Task goal |
Look over the listing below and report how many of its lines contain the string "Accept", with no other words.

Records shown |
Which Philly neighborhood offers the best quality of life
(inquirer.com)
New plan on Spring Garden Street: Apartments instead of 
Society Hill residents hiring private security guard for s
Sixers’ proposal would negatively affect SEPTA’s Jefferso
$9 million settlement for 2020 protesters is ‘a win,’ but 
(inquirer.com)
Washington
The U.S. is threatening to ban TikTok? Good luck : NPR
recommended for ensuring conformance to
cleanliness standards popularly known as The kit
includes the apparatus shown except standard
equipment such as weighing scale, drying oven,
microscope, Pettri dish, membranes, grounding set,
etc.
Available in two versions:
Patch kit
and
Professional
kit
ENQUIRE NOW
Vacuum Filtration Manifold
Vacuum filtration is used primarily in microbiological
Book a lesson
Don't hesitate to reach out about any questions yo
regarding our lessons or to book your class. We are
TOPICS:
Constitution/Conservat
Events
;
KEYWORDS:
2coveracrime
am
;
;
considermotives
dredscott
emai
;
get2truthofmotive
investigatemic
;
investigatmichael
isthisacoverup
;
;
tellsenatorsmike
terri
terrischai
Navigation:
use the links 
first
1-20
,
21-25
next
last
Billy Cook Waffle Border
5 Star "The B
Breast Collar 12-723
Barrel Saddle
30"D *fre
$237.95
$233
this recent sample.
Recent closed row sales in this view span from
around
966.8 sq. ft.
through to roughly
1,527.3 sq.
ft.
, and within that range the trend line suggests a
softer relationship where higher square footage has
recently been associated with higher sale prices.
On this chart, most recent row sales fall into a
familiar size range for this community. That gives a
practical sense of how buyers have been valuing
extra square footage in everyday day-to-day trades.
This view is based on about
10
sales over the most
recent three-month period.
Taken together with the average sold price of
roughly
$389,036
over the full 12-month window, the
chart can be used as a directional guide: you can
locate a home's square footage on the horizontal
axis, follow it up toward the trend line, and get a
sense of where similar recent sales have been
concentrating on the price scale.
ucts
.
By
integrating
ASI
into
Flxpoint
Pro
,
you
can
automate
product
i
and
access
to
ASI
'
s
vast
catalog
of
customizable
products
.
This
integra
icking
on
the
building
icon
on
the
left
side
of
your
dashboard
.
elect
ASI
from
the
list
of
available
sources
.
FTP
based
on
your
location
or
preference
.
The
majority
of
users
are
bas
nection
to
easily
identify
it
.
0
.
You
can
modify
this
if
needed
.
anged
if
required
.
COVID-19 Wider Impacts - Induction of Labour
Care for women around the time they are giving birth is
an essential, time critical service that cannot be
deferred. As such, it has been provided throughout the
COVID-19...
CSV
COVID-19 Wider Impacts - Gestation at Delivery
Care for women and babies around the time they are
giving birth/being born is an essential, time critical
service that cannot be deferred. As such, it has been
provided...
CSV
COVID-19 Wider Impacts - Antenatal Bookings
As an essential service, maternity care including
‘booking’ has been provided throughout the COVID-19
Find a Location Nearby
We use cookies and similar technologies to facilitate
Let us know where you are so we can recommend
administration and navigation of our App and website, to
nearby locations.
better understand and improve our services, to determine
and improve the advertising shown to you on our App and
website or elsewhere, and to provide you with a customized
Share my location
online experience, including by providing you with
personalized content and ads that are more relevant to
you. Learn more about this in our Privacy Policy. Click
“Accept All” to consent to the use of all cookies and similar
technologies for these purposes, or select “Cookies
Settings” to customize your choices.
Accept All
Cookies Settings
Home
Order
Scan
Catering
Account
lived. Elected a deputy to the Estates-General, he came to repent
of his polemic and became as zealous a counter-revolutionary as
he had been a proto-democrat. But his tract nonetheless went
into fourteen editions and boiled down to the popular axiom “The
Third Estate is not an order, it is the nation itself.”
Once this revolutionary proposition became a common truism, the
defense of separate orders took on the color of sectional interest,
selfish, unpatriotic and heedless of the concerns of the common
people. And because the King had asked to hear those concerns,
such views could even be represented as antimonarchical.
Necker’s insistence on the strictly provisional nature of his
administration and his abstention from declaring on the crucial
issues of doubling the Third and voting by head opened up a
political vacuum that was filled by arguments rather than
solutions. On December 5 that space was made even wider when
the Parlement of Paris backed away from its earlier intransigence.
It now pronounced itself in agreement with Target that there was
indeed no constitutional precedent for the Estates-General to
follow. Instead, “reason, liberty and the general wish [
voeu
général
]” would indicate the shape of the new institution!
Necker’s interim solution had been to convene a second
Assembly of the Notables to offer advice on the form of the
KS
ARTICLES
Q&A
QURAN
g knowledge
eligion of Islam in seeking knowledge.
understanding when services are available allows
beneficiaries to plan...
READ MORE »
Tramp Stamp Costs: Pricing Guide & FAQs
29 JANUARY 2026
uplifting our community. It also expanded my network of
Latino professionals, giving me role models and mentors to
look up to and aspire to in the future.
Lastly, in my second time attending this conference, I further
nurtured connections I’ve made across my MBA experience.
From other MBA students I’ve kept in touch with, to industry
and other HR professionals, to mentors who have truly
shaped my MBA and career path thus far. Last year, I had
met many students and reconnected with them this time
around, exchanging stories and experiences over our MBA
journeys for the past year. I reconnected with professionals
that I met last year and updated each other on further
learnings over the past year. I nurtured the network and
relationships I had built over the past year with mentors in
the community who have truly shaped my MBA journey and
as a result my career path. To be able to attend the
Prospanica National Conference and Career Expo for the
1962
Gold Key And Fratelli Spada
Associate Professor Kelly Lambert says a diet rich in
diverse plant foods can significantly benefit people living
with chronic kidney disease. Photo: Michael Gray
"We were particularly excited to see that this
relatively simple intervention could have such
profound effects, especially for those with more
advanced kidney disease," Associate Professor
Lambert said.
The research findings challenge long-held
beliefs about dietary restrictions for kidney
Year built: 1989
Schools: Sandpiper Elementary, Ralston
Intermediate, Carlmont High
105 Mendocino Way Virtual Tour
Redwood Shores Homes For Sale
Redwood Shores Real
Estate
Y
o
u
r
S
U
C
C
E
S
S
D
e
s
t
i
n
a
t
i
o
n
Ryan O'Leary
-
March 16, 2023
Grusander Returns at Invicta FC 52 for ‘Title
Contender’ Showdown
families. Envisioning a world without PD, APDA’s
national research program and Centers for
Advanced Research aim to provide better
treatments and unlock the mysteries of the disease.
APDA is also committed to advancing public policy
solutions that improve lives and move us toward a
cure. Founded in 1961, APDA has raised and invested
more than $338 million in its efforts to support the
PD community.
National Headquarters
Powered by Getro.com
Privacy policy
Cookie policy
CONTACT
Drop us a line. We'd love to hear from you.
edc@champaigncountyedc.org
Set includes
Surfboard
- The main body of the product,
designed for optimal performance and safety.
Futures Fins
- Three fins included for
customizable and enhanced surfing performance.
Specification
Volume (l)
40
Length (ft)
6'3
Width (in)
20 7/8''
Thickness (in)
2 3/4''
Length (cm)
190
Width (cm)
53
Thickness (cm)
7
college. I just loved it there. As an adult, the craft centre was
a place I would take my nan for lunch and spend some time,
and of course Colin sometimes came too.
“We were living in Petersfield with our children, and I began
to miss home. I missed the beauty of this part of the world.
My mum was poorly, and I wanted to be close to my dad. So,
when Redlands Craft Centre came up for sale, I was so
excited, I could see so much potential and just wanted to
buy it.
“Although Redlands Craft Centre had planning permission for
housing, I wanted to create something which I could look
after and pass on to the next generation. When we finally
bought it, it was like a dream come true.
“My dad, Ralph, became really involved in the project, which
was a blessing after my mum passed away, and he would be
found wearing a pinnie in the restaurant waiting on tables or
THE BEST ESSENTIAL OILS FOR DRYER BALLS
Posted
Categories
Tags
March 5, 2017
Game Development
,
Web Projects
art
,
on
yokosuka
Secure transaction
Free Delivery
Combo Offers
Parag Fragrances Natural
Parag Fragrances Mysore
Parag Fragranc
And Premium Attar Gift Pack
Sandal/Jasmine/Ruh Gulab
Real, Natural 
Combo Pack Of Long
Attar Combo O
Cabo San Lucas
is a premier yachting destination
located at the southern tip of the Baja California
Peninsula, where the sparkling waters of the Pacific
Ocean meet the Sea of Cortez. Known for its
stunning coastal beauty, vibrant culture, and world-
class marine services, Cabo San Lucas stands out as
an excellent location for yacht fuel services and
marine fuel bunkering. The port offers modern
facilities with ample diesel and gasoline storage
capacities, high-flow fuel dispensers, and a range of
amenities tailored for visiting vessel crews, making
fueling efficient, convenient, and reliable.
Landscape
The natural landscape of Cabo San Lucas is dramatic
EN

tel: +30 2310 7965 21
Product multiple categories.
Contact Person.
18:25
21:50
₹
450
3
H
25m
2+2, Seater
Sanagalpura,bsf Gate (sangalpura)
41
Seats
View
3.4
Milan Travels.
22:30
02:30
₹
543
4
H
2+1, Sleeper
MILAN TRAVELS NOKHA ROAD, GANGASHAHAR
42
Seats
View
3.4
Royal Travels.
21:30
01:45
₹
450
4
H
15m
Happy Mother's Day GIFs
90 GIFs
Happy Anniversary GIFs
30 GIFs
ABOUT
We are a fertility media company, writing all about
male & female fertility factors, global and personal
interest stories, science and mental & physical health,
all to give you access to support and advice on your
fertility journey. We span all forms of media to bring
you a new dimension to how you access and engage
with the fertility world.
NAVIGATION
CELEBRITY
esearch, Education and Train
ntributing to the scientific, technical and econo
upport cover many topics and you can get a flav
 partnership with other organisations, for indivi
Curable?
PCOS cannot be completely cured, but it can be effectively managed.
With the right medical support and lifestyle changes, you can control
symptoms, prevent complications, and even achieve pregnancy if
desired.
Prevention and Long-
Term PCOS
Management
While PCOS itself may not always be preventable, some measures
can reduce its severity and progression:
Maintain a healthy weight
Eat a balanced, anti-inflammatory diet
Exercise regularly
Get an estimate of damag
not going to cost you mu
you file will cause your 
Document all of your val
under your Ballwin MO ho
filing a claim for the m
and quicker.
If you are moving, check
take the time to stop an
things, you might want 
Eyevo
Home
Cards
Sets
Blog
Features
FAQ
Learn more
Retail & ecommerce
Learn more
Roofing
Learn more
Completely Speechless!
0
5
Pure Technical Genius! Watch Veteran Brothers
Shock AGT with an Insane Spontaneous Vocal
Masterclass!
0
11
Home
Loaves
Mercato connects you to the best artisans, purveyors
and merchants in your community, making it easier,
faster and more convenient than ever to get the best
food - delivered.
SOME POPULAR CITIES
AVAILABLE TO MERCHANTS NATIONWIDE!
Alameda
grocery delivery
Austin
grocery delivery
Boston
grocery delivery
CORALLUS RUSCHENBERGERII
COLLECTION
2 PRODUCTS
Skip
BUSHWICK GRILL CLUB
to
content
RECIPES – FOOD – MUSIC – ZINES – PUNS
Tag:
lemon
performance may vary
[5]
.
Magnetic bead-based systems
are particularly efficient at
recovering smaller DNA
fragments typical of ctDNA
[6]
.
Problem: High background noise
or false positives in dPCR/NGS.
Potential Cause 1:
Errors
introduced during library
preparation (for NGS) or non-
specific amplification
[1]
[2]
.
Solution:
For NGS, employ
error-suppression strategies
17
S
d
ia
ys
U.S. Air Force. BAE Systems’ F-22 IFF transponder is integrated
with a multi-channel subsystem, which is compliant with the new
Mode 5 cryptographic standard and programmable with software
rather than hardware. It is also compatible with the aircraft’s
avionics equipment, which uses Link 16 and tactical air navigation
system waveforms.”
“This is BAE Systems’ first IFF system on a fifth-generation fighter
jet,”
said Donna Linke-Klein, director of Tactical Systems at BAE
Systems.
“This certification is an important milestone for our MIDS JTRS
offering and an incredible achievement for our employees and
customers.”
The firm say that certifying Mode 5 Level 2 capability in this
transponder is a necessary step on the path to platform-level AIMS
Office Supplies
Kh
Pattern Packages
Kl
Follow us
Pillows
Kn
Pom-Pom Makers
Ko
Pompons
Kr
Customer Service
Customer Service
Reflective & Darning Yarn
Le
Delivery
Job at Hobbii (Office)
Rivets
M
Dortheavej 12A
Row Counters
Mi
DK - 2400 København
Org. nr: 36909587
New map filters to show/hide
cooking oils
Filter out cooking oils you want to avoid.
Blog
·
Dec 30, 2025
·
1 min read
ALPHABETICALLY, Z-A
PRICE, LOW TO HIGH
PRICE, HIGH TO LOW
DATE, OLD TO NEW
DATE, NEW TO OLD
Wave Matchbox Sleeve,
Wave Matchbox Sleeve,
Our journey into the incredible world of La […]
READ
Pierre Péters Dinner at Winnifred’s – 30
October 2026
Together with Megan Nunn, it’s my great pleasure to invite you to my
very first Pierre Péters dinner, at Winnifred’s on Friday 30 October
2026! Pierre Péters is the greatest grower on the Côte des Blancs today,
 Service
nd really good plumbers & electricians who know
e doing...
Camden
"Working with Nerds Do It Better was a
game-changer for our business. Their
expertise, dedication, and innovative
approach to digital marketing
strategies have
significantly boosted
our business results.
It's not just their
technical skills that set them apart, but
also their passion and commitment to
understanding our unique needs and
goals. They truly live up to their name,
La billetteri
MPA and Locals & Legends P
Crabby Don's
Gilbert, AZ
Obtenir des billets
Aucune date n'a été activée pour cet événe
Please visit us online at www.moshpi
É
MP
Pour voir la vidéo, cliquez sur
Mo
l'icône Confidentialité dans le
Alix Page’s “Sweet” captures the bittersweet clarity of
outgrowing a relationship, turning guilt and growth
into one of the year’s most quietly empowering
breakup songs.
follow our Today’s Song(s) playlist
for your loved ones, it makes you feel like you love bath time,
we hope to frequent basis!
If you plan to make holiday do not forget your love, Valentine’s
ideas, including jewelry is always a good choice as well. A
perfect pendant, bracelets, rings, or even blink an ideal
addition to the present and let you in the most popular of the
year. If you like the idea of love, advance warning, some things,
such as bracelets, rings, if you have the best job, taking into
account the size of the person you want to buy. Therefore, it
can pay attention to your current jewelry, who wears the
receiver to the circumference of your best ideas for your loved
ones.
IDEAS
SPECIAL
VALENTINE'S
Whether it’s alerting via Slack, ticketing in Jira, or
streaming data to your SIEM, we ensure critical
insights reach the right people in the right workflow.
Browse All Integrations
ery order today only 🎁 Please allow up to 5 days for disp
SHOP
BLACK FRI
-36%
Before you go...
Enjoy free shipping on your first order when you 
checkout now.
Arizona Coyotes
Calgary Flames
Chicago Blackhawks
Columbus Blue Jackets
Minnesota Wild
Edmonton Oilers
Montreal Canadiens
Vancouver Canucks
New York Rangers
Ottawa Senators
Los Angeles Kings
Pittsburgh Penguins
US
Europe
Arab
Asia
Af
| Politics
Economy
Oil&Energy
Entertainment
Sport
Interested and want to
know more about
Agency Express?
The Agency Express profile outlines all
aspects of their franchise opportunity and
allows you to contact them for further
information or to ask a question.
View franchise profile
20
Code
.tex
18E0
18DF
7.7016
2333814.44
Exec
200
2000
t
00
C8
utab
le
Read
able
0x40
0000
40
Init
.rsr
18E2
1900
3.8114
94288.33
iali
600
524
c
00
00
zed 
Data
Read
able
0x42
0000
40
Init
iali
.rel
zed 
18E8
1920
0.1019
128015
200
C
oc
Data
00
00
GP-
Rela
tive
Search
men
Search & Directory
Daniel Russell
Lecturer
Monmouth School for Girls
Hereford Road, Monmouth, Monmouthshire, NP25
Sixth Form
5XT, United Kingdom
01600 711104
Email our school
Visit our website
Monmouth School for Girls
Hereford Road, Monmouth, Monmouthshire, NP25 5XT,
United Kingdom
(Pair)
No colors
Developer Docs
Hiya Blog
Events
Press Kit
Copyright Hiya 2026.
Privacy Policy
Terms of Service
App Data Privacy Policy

Exercise result |
2